It's rare these days that a music video thoroughly captures the aesthetic of a musician while indulging the quirk necessary for potential virality or meme-fication, but Todd Terje's "Leisure Suit Preben," directed by Espen Friberg & Emil Høgset, houses a cool, easy-to-explain concept while capturing the prevailing historical periods influencing Terje's music: the sleazy, hypno-throbbing '80s, and the playful naivete of the pre-counter culture '60s.
The big obvious influence on "Leisure Suit Preben" is Leisure Suit Larry, a ribald computer game series aimed at late '80s and early '90s teens and college kids about a dick-joke-making dirtbag in his forties on a puzzle quest to get laid. The way that "Leisure Suit Preben" is shot, with the backgrounds moving and the Preben character basically standing still, giving the illusion of travel, is an on-the-cheap surreal recreation of the way that video games mimicked movement: By making the background layer of the game dynamic while restricting the main character(s) in the foreground to a more limited series of actions. Though even the simple narrative of "Leisure Suit Preben," with Preben wandering to slightly different locales and picking up objects off the ground, is very much like an acquisition-based, old school side-scroller.
But "Leisure Suit Preben" refuses to be just another cheeky nod to the '80s. The aesthetic of the video is equally indebted to '60s, which certainly fits Terje's visual style (particularly, the lounge lizard cover art for It's Album Time, a title that itself seems very Herb Alpert-like).

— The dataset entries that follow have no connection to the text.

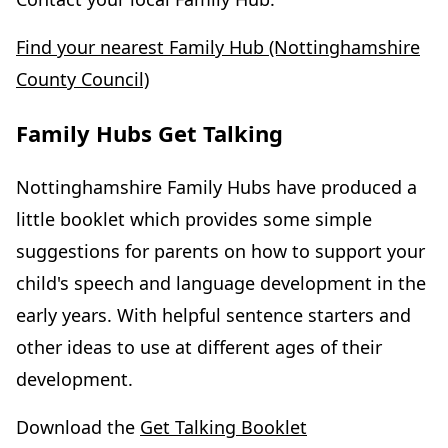
Find your nearest Family Hub (Nottinghamshire
County Council)
Family Hubs Get Talking
Nottinghamshire Family Hubs have produced a
little booklet which provides some simple
suggestions for parents on how to support your
child's speech and language development in the
early years. With helpful sentence starters and
other ideas to use at different ages of their
development.
Download the
Get Talking Booklet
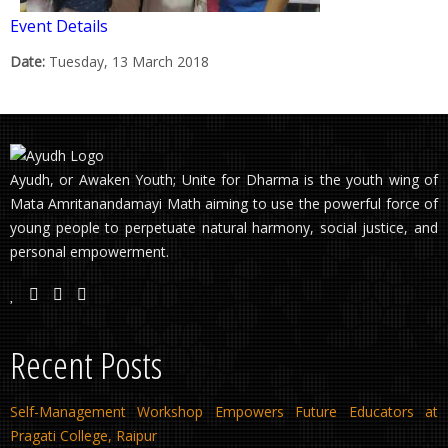
Event Details
Date:
Tuesday, 13 March 2018
Ayudh, or Awaken Youth; Unite for Dharma is the youth wing of
Mata Amritanandamayi Math aiming to use the powerful force of
young people to perpetuate natural harmony, social justice, and
personal empowerment.
Recent Posts
Self-Management Workshop Empowers Future Educators at
Pragati College, Raipur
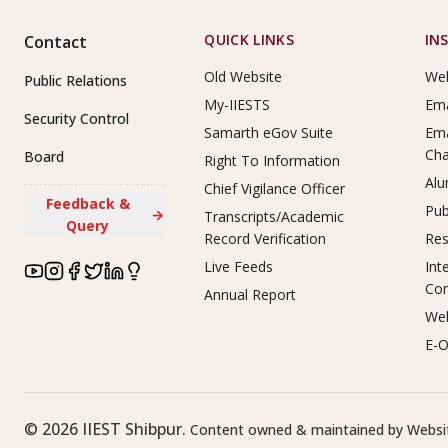
Footer Links
QUICK LINKS
IN
Contact
Old Website
Web
Public Relations
My-IIESTS
Ema
Security Control
Samarth eGov Suite
Ema
Ch
Board
Right To Information
Alu
Chief Vigilance Officer
Feedback &
Pub
→
Transcripts/Academic
Query
Record Verification
Res
Live Feeds
Int
Co
Annual Report
Web
E-O
©
2026
IIEST Shibpur.
Content owned & maintained by Websit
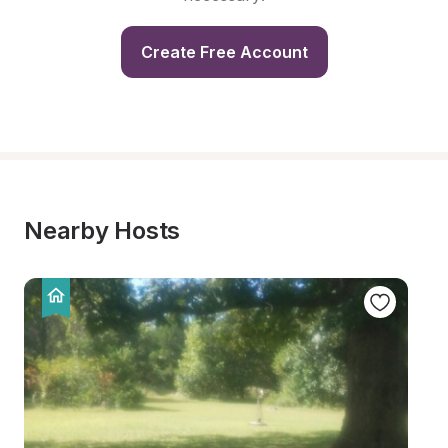
Create Free Account
Nearby Hosts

Creeping around in this high-concept, low budget video (which Terje demurely tagged "sort of official") is lots of post war slapstick comedy: the guffawing goof-offs of Benny Hill (especially when Preben is wearing women's make-up); shades of Monty Python's "Silly Walks" or "Upper Class Twit of the Year" skits; The classy class clowning of of Jacques Tati and Jerry Lewis; Peter Sellers movies, like the Pink Panther series, but also Being There, which begins with Sellers plodding through Washington, DC set to Eumir Deodato's funk-fusion version of Richard Strauss' "Also Sprach Zarathustra," which seems like some kind of musical influence on Terje's witty space disco.

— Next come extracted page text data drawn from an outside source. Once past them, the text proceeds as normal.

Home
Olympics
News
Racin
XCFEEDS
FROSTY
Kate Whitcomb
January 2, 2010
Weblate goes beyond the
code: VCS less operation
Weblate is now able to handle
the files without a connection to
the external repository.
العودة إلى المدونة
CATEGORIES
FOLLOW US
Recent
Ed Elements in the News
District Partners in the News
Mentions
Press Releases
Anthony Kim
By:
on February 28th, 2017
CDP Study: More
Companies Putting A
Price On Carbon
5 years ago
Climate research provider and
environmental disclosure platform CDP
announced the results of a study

"Leisure Suit Preben" is also just an exploration in subjectivity and a clever way to represent what it's like to feel really drunk. The Preben character, an archetype in some ways (the besotted, presumably respectable businessman), is well, just kind of everyone's new favorite politician turned maniac Rob Ford (who it would seem, is living out the self-destructive sweetheart characterizations of Chris Farley, the last gasp of physical comedy, who updated the zooted but well-meaning big lug archetype). All of the video game logic approximating background trickery in "Leisure Suit Preben," is a pretty accurate visual representation of being too fucked up, where movement seems goopy and confused, in the same vein as more serious fare like Prodigy's "Smack My Bitch Up" (directed by Jonas Akerlund) or Gaspar Noe's Enter the Void.
And when Preben arrives at the nightclub and Terje's track drops the upbeat strings and hammy harpsichord for a John Carpenter Escape From New York dead-eyed disco buzz, we witness Preben lose his shit, grabbing a microphone, singing and plain embarrassing himself. In the final moments, right as Terje's song turns into a diet caffeine-free Terry Riley "In C" homage, Preben's head begins spinning and he falls to the ground. The stakes have been raised, emotionally and musically. Club lights flicker on his fat face in sync to the hypnotic finale of the track. Is Preben passed out? Is he dead? It's an ambiguous ending that teases a little bit of darkness—at least until the sequel, "Preben Goes To Acapulco" (the next song on It's Album Time) drops.